Containerization

[guzman-raphael]

• Self-Contained: Your service or job should be as self-contained as possible. This means that we want to make sure as much as possible in included in image builds i.e. Dockerfile. I noticed that you did not include your source files into the image via a COPY command.
• Runtime Config: Any runtime specific config that does not have an appropriate default, should go into a docker-compose.yml with appropriate instructions to allow others or CI/CD to leverage it.
• Image Footprint: Typically for PROD, we try as mush as feasible to with alpine-based images due to their low resource footprint. This service is simple enough that it is a good candidate for this. For instance, ubuntu:20.04 is at a base of 27.27MB (before any additional layers are included) where as python:3.8-alpine is at a base of 15.88MB (with python and pip preinstalled). That is more than a 42% memory reduction.
• Dev dependencies: Since it seems like you are interested in developing with Jupyter ipynb's, I would recommend using build args to alter your base at runtime i.e use our datajoint/djlab image for dev and the python:3.8-alpine for PROD. That way we have some control on what is available in the image depending on the need. However, sometimes it might make more sense to separate it into multiple Dockerfiles.
• Dependencies: Generally, you should describe some justification in comments in your Dockerfile for needing certain dependencies. This is good practice both for you to remember why it was needed but also for KT to others who might work on this. That said, git doesn't seem to be needed as a dependency if you simply COPY the source into the build. Also, can you share why google-auth-httplib2, google-auth-oauthlib are needed?

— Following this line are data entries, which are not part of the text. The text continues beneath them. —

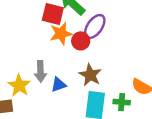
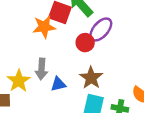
orange star: (61, 34) -> (44, 27), moved

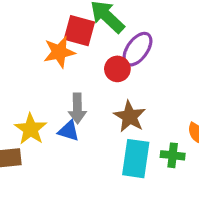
gray arrow: (41, 69) -> (77, 108), moved
blue triangle: (58, 84) -> (69, 131), moved, turned 35

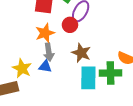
orange star: (59, 52) -> (45, 33), moved
green cross: (173, 155) -> (110, 73), size x1.5

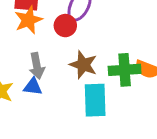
orange star: (45, 33) -> (28, 20), moved
green cross: (110, 73) -> (125, 70), moved

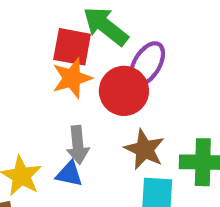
red circle: (65, 26) -> (124, 91), size x1.5

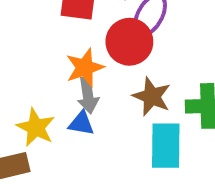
orange star: (72, 78) -> (85, 68), moved

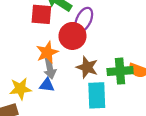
yellow star: (36, 127) -> (20, 89), turned -30

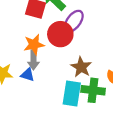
brown star: (87, 67) -> (81, 67), moved
green cross: (120, 71) -> (93, 90), moved

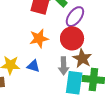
red circle: (60, 34) -> (72, 38), moved
gray arrow: (33, 60) -> (64, 66), moved

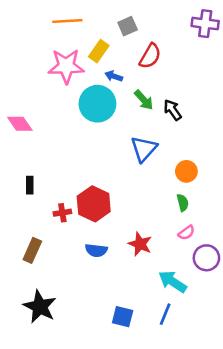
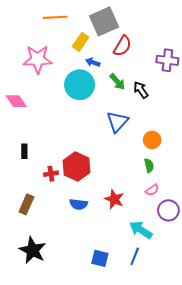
purple cross: (205, 24) -> (167, 60), moved
gray square: (128, 26) -> (104, 21), size x1.8
pink star: (66, 66) -> (38, 59), moved

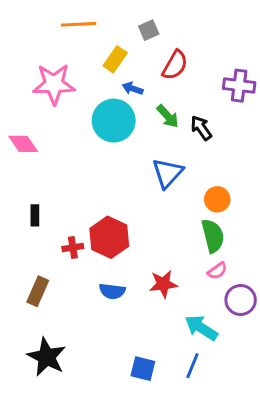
gray square: (104, 21) -> (149, 30), size x0.5
green semicircle: (149, 165) -> (213, 236), size x1.6
red star: (114, 199) -> (163, 284), turned -30

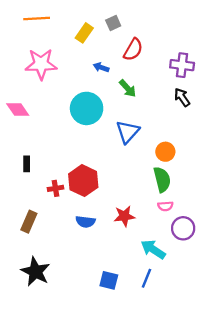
orange line: (79, 24) -> (37, 19), moved
yellow rectangle: (115, 59) -> (84, 33), moved
cyan circle: (114, 121) -> (87, 108), moved
black arrow: (201, 128) -> (182, 97), moved
pink semicircle: (217, 271) -> (165, 206), turned 32

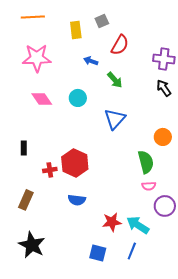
yellow rectangle: (84, 33) -> (76, 30), turned -42
cyan circle: (87, 108) -> (78, 98), size x0.6
pink diamond: (18, 110) -> (42, 99), moved
orange circle: (165, 152) -> (163, 137), moved
red star: (124, 216) -> (112, 222), moved

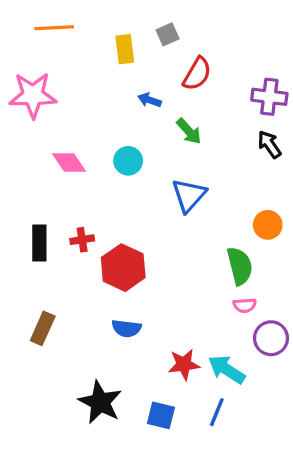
pink star: (37, 58) -> (33, 95), moved
black rectangle: (24, 148) -> (39, 243), size x1.5
red cross: (50, 170) -> (82, 240), moved
black star: (32, 245) -> (100, 402), moved

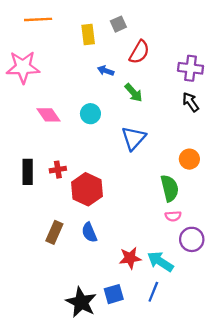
brown rectangle: (43, 328) -> (54, 232), moved
blue semicircle: (126, 328) -> (89, 232), turned 60
black star: (100, 402) -> (81, 302), moved
blue square: (161, 415) -> (114, 294), turned -30

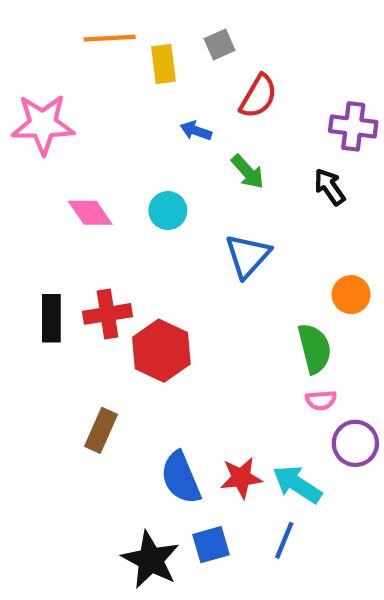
orange line: (38, 19) -> (110, 38), moved
black arrow: (191, 102) -> (330, 187), moved
red cross: (58, 170) -> (108, 314), size x1.5
blue semicircle: (89, 232) -> (181, 478), moved, size x1.4

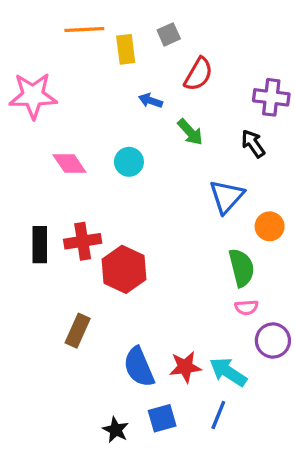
blue triangle: (248, 256) -> (227, 197), moved
black star: (151, 560) -> (116, 430), size x0.6

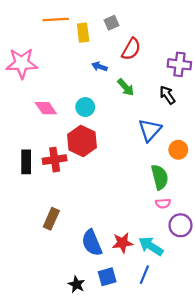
red hexagon: (124, 269) -> (82, 141), moved

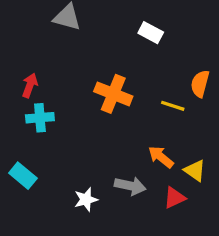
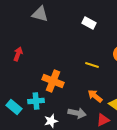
orange cross: (113, 94) -> (53, 81), moved
yellow line: (173, 106) -> (92, 65), moved
cyan cross: (40, 118) -> (36, 101), moved

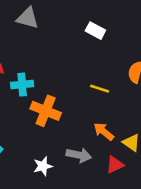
cyan cross: (36, 101) -> (22, 85), moved

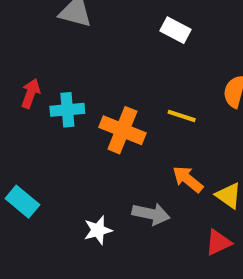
orange cross: (46, 111) -> (122, 130), moved
red triangle: (115, 165) -> (218, 242), moved

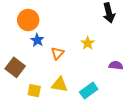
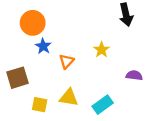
brown square: (15, 67) -> (17, 78), turned 36

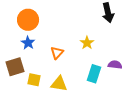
blue star: (43, 46) -> (28, 43), moved
yellow square: (40, 105) -> (34, 80), moved
cyan rectangle: (103, 105) -> (94, 74), moved, turned -36

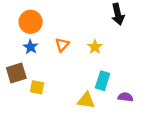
orange triangle: (57, 53) -> (62, 45), moved
purple semicircle: (115, 65) -> (125, 97), moved
yellow triangle: (59, 84) -> (86, 100), moved

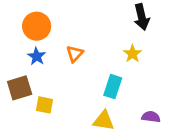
yellow star: (95, 47) -> (132, 54), moved
cyan rectangle: (103, 81) -> (113, 87), moved

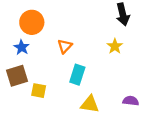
blue star: (37, 56) -> (22, 47), moved
cyan rectangle: (113, 87) -> (77, 75), moved

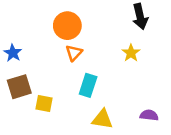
orange circle: (32, 22) -> (67, 26), moved
blue star: (22, 47) -> (13, 53), moved

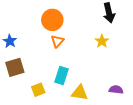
cyan rectangle: (88, 85) -> (61, 76), moved
yellow square: (44, 104) -> (38, 90), moved, turned -32

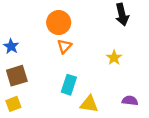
yellow star: (102, 41) -> (114, 58), moved
yellow square: (38, 90) -> (13, 104), moved

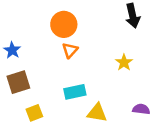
cyan rectangle: (69, 85) -> (75, 92), turned 60
yellow square: (13, 104) -> (34, 113), moved

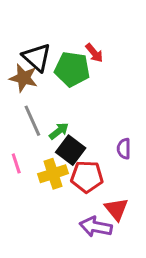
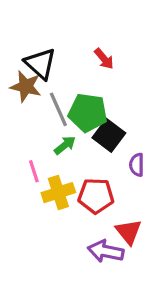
green pentagon: (72, 69) -> (88, 113), moved
gray line: (32, 121) -> (58, 109), moved
black square: (71, 150) -> (109, 135), moved
pink line: (16, 163) -> (34, 171), moved

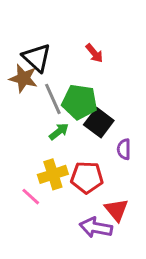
pink line: (34, 171) -> (31, 197), moved, turned -30

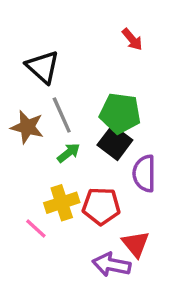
red arrow: (94, 53) -> (132, 39), moved
brown star: (23, 78) -> (27, 127), moved
green pentagon: (80, 102) -> (120, 113), moved
purple semicircle: (124, 149) -> (144, 173), size x1.5

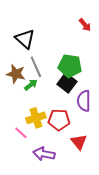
red arrow: (132, 39) -> (85, 25), moved
green arrow: (69, 153) -> (31, 85), moved
purple arrow: (112, 265) -> (44, 154), moved

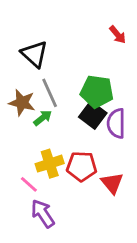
purple semicircle: (84, 101) -> (116, 123), moved
red triangle: (79, 142) -> (112, 183), moved
purple arrow: (44, 154) -> (43, 214), moved, turned 45

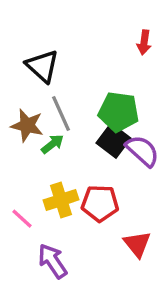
red arrow: (118, 35) -> (144, 42), turned 48
purple semicircle: (116, 123) -> (142, 151), turned 132
red triangle: (112, 183) -> (137, 244), moved
pink line: (29, 184) -> (22, 219), moved

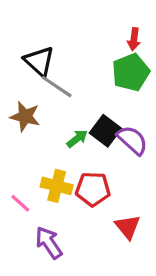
green pentagon: (119, 112) -> (131, 72), moved, turned -30
gray line: (61, 114) -> (57, 87), moved, turned -32
green arrow: (53, 144) -> (77, 139), moved
yellow cross: (61, 200) -> (57, 186), turned 32

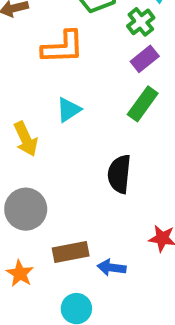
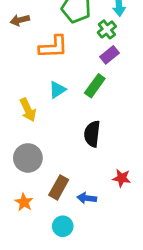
green rectangle: (143, 104) -> (95, 86), moved
brown rectangle: (71, 252) -> (59, 187), turned -50

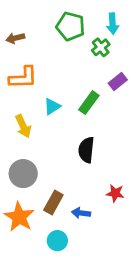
orange L-shape: (53, 47) -> (23, 78), moved
purple rectangle: (110, 55) -> (118, 82), moved
orange star: (24, 202) -> (19, 217), size x1.6

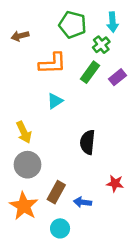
orange L-shape: (23, 78) -> (53, 63), moved
green rectangle: (89, 103) -> (90, 72), moved
yellow arrow: (23, 126) -> (24, 132), moved

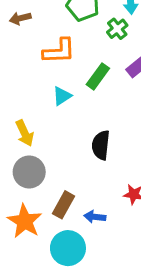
green rectangle: (90, 72) -> (98, 76), moved
cyan circle: (60, 228) -> (68, 248), size x1.5

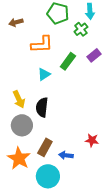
black semicircle: (101, 145) -> (42, 107), moved

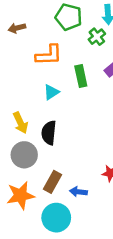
green rectangle: (68, 61) -> (81, 76), turned -48
orange star: (19, 158) -> (21, 195), turned 30

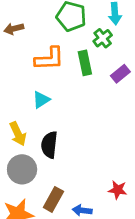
green rectangle: (81, 76) -> (85, 63), moved
cyan triangle: (51, 92) -> (41, 100), moved

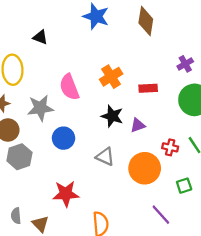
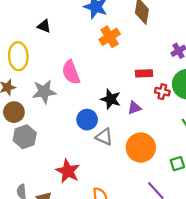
orange cross: (111, 77) -> (110, 37), moved
blue circle: (63, 138) -> (87, 120), moved
red cross: (170, 147) -> (162, 92), moved
red star: (66, 194) -> (68, 171), turned 30

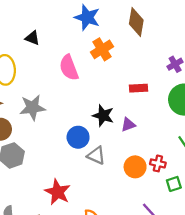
pink semicircle: (71, 72) -> (69, 68), moved
red cross: (162, 92) -> (158, 163), moved
orange circle: (141, 148) -> (135, 167), size x0.7

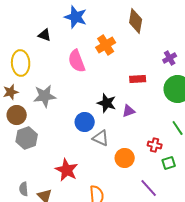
blue star: (87, 17) -> (76, 17), moved
orange circle: (135, 167) -> (125, 158), moved

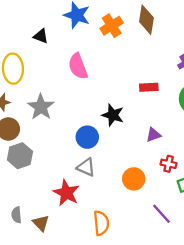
orange cross: (106, 45) -> (112, 26), moved
gray star: (45, 96) -> (41, 107), turned -30
purple triangle: (129, 111) -> (153, 135), moved
gray triangle: (101, 138) -> (86, 167), moved

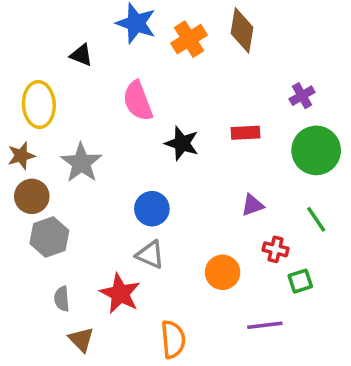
black star: (113, 115) -> (182, 143), moved
purple line: (162, 214) -> (265, 325), turned -55
gray semicircle: (16, 215) -> (62, 299), moved

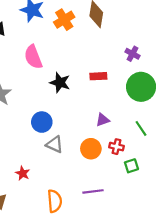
purple cross: (302, 96) -> (133, 54), turned -32
gray triangle: (150, 255) -> (55, 144), moved
orange circle: (223, 272) -> (91, 149), moved
red star: (120, 293) -> (23, 173), size x0.6
purple line: (265, 325) -> (93, 191), moved

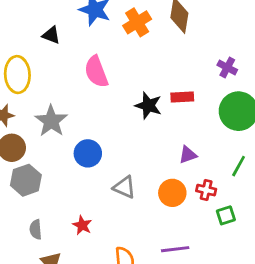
black star: (60, 83) -> (148, 106), moved
blue circle: (42, 122) -> (88, 153), moved
green line: (141, 128) -> (239, 166), turned 63

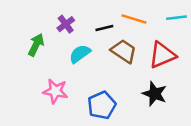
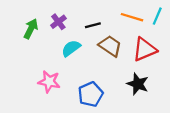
cyan line: (176, 18) -> (157, 16), turned -60
orange line: (134, 19) -> (132, 17), moved
green arrow: (36, 45) -> (31, 29), moved

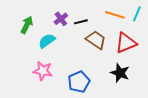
purple cross: (58, 22) -> (61, 19), moved
cyan semicircle: (71, 48) -> (47, 41), moved

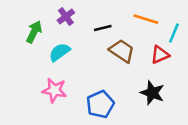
cyan line: (137, 14) -> (174, 33), moved
purple cross: (61, 19) -> (66, 17), moved
red triangle: (126, 43) -> (160, 55), size x0.7

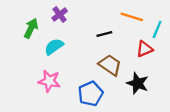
black line: (103, 28) -> (104, 34), moved
brown trapezoid: (122, 51) -> (110, 65), moved

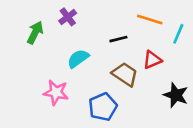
cyan semicircle: (54, 47) -> (78, 59), moved
red triangle: (144, 49) -> (152, 60), moved
black star: (138, 83) -> (176, 95), moved

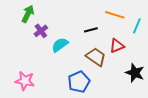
purple cross: (68, 17) -> (41, 31), moved
green arrow: (35, 33) -> (28, 14), moved
pink star: (56, 92) -> (25, 81), moved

Those is work w/o both or either? I did a quick test on imports and it passes though I suspect it is related to actually invoking an OAuth flow. Best to include the least number of deps as possible.
• Default ENTRYPOINT/COMMAND: As much as it makes sense, you should try to include the expected command and/or an entrypoint so that it is clear how the service/job is being initiated in the image.

[Synicix]

• This is handle by K8 where it is download at run time from the main branch, though I need to look up the specific command to clone a very specific version. This basically gets over the problem that for DockerHub we are limited to only 1 private repo.
• I don't use docker compose, as development with K8 is the main, I can create one later.
• Hmm, good point, I got lazy and just went with Ubuntu:20.04 bt like you said it is a bit overkill and wasteful in terms of memory usage. I will make a pull request later today to change that.
• I only jupyter as an option to quickly prototype code and debug the main code base. The final deployment and juptyer both uses the same docker image included in this repo. With jupyter one installing jupyter at run time if you need it.
• I use K8 to clone the repo at run time instead of including it in the dockerfile image which is public. For those two dependencies, those are stuff I just have installed since Google Recommended it. Chances are it is not needed like you mention. I test it to confrim it on my side too then remove it. Google docs aren't exactly the best...
• This is also handle by K8, basically K8 replace docker compose and the docker image just becomes a depenedencies image.